By CityTownInfo.com Staff
July 7, 2009
Lawmakers from both houses of Congress recently introduced bills that would create a stricter Worker Adjustment and Retraining Notification (WARN) Act--the federal law which currently requires employers to give at least 60 days of advance notice prior to mass layoffs.
The proposed Federal Oversight, Reform, and Enforcement of the WARN act--called the "Forewarn Act"--would increase the number of employees who must receive WARN notices as well as the amount of time of advance notice to 90 days. Sen. Sherrod Brown (D-Ohio) and Reps. George Miller (D-Calif.) and John McHugh (R-N.Y.), who said they were responding to the rise in factory closings nationwide, noted in a memo from the law firm Jackson Lewis that they sought "to modernize the WARN act to fit today's economy" and to strengthen enforcement, increase penalties and close loopholes in WARN.
WARN applies to companies with more than 100 employees, and requires them to notify workers 60 days before a "mass layoff"--defined as 50 full-time employees, making up at least one-third of the staff in one location, or a layoff of more than 500 people. But there are numerous exceptions to the law: Employers do not have to give notice to employees if the layoffs were the result of a natural disaster or changes in business circumstances that weren't "reasonably forseeable."
The Forewarn Act, by contrast, would "work radical changes in WARN and impose added burdens and risks on employers facing plant closings or mass layoffs," says the Jackson Lewis memo. "The proposed amendments cast a wide net, applying to small employers and even smaller employment actions."
With layoffs becoming more common, The Wall Street Journal reports that numerous employee groups have argued that many companies are in violation of WARN. Some lawyers note that WARN caseloads have tripled in the past year.
The bill, if passed, would be good news to Clifford Lapp, a pilot who was dismissed without notice in December by USA Jet Airlines of Belleville, Michigan. Lapp claimed that his employer violated WARN and that he and his 130 colleagues are owed two months' back pay and benefits. But USA Jet argued that the layoffs were the result of unforeseen business circumstances, and earlier notice would have hindered efforts by the company to raise more money.

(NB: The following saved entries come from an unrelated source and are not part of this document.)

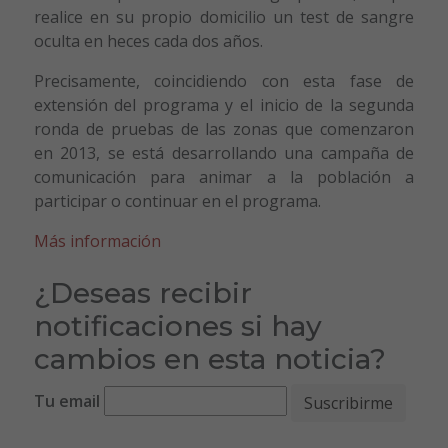
realice en su propio domicilio un test de sangre
oculta en heces cada dos años.
Precisamente, coincidiendo con esta fase de
extensión del programa y el inicio de la segunda
ronda de pruebas de las zonas que comenzaron
en 2013, se está desarrollando una campaña de
comunicación para animar a la población a
participar o continuar en el programa.
Más información
¿Deseas recibir
notificaciones si hay
cambios en esta noticia?
Tu email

"Had we started looking for jobs two months earlier, the market would have been a lot better," said Lapp, who was quoted in The Journal.
Similarly, Jerry Lintz, another USA Jet pilot, was told that his job was terminated while he was on vacation with his wife and two children. "Had I been given 60 days notice," he said, "I wouldn't have spent the money on house improvements and. . .vacation."